If it were somebody else, Ruby would have killed him for asking for the money without showing the product. But she’d been dealing with him for years and they had a good repoire with each other. Ruby reached in the backseat and handed Papi a black Jansport book bag with $60,000 cash in it.
“You wait here. I come right back,” Papi said, opening the door and jogging into the tenement. The area was also crowded with Spanish men on corners. Some were at small tables, playing dominoes and listening to salsa music. Women were hanging out of tenement windows looking at the men or watching their children play stickball in the streets.
The man in the Honda Accord fit right in with the neighborhood. He was a short Spanish man with a low haircut and a red Sergio Tacchini jogging suit. He slowly got out of the Accord while concealing behind his back a black .380 with a silencer on it. Ruby kept her eye on the tenement that Papi had gone into. Fortunately for her, a police cruiser stopped across the street from where she was parked. The driver of the Accord walked back to his car. Ruby, using her street smarts, drove off and didn’t return. She drove back into Manhattan and the Spanish guy in the Accord followed. Ruby thought about the $60,000 she gave Papi, and decided she’d go back uptown tonight and meet him.
When Papi came out of the tenement, he saw the police car across the street and he walked to the corner store. He came out of the tenement without Ruby’s Jansport. Ruby stopped at a pay phone on 125th and Eighth Avenue. Mecca picked up on the first ring.
“I’m going to be running late. It’s hot. I had to get ghost for a minute. Just make sure you in the crib around eight o’clock tonight.” Ruby hung up, paused, then dialed another number. After three rings a voice came over the line.
“Gilmore, Stein and Bloomberg, how may I assist you?” the secretary said in a squeaky voice, sounding as if she were holding her nose.
“I need to speak to Gilmore. Tell him it’s Ruby Davidson.”
“Hold on, Ms. Davidson.” Ruby held on for what seemed like hours, listening to music that reminded her of the elevators she rode in when she went on a school trip to the Empire State Building as a kid.
“Ruby! What’s up?” Gilmore said excitedly.
“Damn, you had me on hold long enough.”
“Sorry about that. I was in a meeting with the partners. By the way, I got the discovery this morning. I need to go over some things with you. If you need a copy, I’ll have my secretary do them now,” Gilmore said wearily.
“I’ll drop by and pick up the copies. I have to make some runs so we can discuss it tomorrow,” Ruby said.
“All right, that’ll be fine. I’ll tell my secretary to have them ready. When can you stop by?” he asked.
“I’ll be there in a half.” Ruby hung up.
The Spanish guy driving the Accord watched Ruby from across the street while he ordered a hot dog from a vendor. With the crowds of people walking up and down and hanging around the world-renowned Harlem street with the famous Apollo Theater a few feet away, Ruby couldn’t notice if anyone was following her. The Spanish guy kept a good distance between himself and Ruby when he knew where she was headed. Now that he had no idea where she was going, he played her a little closer than before.

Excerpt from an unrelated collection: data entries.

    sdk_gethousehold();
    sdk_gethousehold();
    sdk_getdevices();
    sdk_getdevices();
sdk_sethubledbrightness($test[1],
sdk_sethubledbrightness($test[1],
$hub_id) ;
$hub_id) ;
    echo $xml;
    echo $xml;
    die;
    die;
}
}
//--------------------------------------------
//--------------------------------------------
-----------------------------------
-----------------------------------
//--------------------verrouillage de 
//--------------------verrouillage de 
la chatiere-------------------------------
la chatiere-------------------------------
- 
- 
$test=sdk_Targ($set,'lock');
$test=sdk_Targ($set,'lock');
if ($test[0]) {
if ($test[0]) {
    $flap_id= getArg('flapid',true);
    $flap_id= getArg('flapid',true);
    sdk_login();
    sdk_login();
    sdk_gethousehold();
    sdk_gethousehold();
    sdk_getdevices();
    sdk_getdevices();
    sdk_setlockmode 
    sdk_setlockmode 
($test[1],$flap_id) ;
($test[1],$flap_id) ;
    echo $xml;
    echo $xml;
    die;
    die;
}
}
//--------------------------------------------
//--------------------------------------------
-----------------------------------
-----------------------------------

A half hour later, Ruby picked up the copy of the government’s evidence against her from Gilmore’s secretary. The file was thick. There were hundreds of surveillance photos of Ruby and Stone getting into her Sterling in Brownsville. Stone’s rap sheet was twenty pages long. There were mug shots of Ruby’s workers in Brownsville and Coney Island.

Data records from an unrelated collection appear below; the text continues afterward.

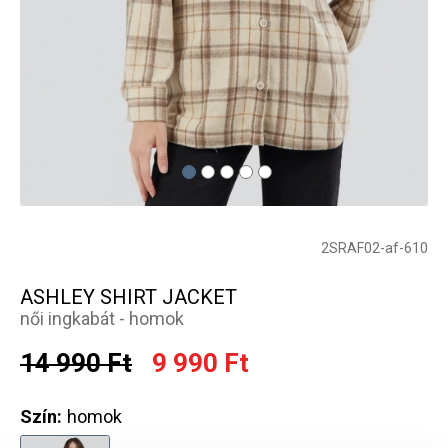
2SRAF02-af-610
ASHLEY SHIRT JACKET
női ingkabát - homok
14 990 Ft
9 990 Ft
Szín:
homok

Ruby was shocked to see a picture of her and her Dominican connect sitting in a Spanish restaurant on Amsterdam Avenue. There was a picture of Mecca in Langston Hughes and underneath the picture it said, “Davidson niece.” There was a report on Mecca behind the picture. Ruby read the report.

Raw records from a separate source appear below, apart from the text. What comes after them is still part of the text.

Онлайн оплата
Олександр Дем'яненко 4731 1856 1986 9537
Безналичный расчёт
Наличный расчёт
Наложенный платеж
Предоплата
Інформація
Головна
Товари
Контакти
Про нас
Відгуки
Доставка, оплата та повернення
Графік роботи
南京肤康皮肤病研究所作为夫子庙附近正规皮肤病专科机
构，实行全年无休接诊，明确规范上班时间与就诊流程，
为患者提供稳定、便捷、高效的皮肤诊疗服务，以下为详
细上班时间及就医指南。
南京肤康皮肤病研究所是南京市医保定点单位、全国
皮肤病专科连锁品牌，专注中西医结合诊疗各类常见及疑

Daughter of Bobby “Blast” Sykes and wife Mecca Sykes, who was killed in 1982 by masked men who invaded the home to rob Bobby Sykes of money and drugs. Present during the home invasion and murder of her parents, but couldn’t identify the killers. Ruby Davidson took legal custody of her niece subsequently. G.I. Number 1 informs us that Mecca Sykes is not involved in her aunt’s organization. This has to be investigated.